> _Work required_
Each line containing the word "plus" must be copied from the material below.

────────────────────────────────────────

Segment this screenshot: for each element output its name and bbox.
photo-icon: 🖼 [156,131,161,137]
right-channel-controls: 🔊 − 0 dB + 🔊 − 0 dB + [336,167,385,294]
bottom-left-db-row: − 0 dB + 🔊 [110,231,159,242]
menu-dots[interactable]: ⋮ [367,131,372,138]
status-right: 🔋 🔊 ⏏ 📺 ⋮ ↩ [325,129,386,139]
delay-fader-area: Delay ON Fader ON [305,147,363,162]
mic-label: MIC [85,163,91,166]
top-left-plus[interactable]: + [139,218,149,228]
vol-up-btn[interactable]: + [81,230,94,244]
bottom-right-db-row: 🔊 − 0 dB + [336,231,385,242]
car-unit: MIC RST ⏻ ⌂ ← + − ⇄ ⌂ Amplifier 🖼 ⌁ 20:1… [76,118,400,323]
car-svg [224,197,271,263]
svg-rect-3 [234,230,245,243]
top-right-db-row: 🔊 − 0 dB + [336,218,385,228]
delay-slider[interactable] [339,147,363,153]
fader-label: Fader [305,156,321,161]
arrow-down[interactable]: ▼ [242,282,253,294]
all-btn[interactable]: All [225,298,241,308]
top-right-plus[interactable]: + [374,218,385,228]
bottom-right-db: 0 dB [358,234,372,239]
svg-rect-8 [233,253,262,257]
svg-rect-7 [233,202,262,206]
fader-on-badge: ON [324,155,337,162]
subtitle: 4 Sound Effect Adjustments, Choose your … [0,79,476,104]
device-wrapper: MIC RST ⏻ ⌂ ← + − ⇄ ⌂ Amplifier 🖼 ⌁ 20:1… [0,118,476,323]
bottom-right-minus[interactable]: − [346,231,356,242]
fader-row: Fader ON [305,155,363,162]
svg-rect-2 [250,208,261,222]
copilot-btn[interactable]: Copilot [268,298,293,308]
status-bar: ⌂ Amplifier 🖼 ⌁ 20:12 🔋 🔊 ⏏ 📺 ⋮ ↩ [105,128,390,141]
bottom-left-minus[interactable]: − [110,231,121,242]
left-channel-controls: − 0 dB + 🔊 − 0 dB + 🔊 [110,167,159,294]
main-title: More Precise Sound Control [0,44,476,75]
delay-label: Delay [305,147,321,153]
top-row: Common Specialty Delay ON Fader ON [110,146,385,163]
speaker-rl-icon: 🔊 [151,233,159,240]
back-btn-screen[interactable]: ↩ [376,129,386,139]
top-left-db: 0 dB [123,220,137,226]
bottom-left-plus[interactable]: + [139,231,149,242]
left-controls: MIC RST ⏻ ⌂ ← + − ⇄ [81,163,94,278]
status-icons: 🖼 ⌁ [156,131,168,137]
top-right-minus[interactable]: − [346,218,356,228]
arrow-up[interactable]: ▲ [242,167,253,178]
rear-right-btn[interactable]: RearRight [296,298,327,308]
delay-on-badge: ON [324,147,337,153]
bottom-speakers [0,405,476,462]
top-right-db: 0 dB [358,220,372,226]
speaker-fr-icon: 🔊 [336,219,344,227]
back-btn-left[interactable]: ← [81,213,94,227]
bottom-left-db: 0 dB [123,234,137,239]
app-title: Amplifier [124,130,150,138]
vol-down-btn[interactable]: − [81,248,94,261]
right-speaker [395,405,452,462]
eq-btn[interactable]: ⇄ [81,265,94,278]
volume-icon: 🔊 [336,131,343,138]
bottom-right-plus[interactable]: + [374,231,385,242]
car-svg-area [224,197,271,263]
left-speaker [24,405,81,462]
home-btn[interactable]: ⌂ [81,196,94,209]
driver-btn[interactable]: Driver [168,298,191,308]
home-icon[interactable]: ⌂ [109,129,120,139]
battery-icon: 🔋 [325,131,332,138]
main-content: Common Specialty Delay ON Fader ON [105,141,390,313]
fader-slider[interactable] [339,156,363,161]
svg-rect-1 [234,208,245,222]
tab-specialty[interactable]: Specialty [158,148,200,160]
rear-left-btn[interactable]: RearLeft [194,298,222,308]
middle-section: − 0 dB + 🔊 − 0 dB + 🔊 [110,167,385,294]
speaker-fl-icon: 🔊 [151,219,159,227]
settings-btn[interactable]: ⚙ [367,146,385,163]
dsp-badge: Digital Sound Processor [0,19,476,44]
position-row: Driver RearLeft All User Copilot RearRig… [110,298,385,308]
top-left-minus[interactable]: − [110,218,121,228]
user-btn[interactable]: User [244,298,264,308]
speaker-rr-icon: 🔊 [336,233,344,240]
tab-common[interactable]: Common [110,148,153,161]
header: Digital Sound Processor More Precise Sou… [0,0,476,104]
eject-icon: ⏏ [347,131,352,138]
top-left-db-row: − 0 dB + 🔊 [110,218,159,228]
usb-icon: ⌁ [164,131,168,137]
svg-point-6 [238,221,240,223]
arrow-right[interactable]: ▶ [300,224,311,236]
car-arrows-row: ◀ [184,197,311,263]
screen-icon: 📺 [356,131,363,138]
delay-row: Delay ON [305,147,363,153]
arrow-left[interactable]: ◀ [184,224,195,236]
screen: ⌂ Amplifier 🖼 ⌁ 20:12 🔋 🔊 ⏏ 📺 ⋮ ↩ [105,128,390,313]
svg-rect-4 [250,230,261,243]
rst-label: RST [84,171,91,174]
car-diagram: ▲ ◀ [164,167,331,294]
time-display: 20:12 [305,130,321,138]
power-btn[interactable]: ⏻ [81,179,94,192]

────────────────────────────────────────

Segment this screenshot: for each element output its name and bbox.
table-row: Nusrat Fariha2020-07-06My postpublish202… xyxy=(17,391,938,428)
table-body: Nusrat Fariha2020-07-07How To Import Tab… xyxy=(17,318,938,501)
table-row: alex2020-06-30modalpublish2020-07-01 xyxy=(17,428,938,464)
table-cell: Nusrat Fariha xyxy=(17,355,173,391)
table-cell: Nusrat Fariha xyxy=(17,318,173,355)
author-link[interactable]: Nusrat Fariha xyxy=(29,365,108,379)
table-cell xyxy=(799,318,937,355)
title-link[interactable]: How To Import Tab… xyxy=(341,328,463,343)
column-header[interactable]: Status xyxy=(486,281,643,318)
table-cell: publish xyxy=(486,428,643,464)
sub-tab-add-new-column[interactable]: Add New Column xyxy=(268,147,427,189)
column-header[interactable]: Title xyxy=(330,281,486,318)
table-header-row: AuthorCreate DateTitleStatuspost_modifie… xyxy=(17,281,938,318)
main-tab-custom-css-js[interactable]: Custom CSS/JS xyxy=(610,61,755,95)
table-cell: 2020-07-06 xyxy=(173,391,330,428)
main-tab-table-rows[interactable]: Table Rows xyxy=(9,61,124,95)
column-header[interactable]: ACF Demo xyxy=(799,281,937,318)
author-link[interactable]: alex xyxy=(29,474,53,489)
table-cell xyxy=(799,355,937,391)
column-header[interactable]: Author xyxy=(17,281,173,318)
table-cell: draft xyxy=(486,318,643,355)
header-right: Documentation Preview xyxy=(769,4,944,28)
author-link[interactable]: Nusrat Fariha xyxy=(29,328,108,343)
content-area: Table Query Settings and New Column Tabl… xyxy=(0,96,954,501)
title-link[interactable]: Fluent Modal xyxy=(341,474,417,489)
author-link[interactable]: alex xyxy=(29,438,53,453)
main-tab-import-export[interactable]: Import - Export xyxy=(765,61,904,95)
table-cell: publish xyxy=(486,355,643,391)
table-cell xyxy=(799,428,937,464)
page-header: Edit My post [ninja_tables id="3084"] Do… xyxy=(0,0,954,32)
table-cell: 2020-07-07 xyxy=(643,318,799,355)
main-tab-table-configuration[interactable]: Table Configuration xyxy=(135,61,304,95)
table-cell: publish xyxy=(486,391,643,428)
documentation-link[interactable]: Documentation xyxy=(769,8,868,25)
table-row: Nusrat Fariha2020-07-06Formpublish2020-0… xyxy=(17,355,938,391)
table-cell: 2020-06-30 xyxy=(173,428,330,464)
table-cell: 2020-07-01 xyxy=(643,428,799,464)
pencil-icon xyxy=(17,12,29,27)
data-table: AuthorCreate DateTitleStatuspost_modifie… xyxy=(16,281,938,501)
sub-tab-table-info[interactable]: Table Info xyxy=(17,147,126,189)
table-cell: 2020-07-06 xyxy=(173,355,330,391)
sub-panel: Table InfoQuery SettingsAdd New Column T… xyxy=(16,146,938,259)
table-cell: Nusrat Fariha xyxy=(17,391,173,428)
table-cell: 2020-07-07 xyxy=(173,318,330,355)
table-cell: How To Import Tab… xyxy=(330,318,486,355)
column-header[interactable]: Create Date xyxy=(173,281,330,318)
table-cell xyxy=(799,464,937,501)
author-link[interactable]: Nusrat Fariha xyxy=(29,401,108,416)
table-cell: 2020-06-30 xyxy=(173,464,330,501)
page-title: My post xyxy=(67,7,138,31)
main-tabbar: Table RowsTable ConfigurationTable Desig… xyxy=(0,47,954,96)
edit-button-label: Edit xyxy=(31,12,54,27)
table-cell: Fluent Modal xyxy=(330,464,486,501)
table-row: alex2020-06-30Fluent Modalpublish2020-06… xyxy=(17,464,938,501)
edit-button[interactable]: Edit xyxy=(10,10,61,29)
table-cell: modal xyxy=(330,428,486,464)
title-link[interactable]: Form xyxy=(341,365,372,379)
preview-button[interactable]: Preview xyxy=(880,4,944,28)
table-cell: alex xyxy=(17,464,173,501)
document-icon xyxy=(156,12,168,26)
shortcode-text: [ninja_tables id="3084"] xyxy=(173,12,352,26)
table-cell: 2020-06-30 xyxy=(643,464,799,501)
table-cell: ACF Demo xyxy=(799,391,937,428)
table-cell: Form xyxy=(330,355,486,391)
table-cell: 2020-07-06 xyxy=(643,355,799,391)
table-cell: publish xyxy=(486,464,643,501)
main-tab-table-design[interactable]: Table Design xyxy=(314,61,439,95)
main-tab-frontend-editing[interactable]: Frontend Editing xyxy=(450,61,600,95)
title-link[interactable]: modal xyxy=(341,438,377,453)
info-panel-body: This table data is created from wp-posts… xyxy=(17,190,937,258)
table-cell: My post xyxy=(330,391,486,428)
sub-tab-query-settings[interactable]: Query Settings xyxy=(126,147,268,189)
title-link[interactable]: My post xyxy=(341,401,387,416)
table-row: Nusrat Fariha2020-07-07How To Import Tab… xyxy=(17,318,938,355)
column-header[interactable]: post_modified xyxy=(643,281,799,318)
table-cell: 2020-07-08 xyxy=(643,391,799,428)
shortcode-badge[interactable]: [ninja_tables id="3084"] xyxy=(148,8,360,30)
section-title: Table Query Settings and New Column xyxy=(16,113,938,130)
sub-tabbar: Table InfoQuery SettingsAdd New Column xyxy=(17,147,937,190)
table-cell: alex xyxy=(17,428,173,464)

────────────────────────────────────────

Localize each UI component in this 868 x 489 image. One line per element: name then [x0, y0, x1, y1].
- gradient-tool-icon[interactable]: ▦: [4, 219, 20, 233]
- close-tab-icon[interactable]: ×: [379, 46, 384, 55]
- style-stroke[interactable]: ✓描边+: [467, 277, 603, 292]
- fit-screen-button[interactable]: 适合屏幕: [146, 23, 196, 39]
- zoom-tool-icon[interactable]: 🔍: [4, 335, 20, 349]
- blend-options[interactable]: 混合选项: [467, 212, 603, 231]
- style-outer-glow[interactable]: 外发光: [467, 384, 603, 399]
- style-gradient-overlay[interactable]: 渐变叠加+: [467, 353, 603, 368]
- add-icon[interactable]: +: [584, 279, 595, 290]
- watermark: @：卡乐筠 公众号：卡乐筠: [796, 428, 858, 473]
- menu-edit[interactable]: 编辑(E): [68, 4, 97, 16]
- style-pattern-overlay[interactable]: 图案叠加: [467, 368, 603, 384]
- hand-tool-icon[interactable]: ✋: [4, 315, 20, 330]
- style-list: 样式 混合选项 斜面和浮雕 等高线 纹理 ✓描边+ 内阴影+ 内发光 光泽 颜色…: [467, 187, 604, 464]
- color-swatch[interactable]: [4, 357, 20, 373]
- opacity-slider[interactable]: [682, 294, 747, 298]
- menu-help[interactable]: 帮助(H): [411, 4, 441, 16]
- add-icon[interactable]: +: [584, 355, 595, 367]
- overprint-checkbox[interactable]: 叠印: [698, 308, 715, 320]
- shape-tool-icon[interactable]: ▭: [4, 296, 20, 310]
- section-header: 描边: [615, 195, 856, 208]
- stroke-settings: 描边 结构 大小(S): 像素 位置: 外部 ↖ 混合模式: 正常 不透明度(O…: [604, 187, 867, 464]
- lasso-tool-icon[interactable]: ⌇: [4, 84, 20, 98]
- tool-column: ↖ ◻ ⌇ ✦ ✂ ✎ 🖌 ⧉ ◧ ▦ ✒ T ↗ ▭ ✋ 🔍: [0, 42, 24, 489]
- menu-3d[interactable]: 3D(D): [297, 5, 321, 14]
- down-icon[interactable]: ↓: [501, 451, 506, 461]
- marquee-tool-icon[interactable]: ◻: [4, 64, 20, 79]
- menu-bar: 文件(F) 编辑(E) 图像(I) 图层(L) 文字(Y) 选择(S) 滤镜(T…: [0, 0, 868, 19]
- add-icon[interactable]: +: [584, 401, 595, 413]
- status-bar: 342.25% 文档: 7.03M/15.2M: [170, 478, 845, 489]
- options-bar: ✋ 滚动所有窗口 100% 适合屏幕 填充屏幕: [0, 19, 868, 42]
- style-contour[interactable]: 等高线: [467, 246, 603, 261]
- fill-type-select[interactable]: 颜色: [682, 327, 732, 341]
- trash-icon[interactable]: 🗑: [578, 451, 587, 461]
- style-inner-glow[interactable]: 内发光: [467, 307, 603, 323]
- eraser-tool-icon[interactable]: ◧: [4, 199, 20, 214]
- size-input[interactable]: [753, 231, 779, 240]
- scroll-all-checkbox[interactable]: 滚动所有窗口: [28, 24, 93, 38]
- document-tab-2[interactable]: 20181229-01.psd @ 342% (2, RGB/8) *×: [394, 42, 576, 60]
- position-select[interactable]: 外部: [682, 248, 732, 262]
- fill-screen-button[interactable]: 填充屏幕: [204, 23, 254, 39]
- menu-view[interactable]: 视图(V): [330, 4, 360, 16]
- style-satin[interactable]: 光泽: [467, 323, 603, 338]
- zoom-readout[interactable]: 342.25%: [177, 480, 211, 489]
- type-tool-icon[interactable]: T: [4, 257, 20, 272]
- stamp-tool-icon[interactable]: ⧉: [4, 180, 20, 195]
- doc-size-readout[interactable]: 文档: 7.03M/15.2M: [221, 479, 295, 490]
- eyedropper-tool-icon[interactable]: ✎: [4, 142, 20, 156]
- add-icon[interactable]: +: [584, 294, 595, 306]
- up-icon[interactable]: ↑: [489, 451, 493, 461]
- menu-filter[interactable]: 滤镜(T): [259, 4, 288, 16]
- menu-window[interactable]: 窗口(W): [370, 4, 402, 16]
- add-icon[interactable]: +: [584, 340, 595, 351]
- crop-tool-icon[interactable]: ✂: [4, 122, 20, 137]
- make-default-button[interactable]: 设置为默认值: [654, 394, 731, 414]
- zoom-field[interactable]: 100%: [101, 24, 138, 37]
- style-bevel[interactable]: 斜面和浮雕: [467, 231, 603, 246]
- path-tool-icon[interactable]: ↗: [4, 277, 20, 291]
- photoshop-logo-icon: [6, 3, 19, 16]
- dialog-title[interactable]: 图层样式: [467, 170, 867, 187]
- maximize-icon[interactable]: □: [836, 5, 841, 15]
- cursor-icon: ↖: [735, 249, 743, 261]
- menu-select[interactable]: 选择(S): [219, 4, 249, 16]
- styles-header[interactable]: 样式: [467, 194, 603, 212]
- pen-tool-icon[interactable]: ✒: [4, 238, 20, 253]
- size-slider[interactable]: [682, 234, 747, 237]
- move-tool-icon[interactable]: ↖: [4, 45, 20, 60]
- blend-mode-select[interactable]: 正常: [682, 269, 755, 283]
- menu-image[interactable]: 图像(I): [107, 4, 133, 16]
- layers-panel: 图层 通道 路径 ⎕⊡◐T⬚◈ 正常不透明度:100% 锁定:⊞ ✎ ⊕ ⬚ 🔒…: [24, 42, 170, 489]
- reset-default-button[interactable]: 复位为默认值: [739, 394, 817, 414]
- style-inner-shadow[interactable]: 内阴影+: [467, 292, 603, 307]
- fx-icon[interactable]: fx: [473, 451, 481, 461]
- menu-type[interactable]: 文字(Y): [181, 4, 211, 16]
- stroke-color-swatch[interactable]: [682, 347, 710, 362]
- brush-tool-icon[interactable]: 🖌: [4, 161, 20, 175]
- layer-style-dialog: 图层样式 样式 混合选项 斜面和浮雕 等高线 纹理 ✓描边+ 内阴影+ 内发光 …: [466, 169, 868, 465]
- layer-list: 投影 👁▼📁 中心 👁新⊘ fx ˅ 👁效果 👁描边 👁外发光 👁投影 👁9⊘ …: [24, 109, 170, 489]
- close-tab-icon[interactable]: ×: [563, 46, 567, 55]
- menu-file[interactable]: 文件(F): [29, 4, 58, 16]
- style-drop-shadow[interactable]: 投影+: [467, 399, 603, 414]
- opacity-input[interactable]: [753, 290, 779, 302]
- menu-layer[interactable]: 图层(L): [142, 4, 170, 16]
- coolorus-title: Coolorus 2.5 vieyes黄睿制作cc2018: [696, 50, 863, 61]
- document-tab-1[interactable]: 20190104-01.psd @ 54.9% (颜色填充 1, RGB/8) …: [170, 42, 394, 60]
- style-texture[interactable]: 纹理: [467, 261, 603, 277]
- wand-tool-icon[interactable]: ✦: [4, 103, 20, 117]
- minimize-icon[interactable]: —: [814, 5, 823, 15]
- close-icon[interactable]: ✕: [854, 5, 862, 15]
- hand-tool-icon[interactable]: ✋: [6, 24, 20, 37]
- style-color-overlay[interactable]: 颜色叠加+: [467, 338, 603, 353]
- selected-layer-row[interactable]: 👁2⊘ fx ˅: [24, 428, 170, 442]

────────────────────────────────────────

> _Result below_
top-left-plus[interactable]: + [139,218,149,228]
top-right-plus[interactable]: + [374,218,385,228]
bottom-left-plus[interactable]: + [139,231,149,242]
bottom-right-plus[interactable]: + [374,231,385,242]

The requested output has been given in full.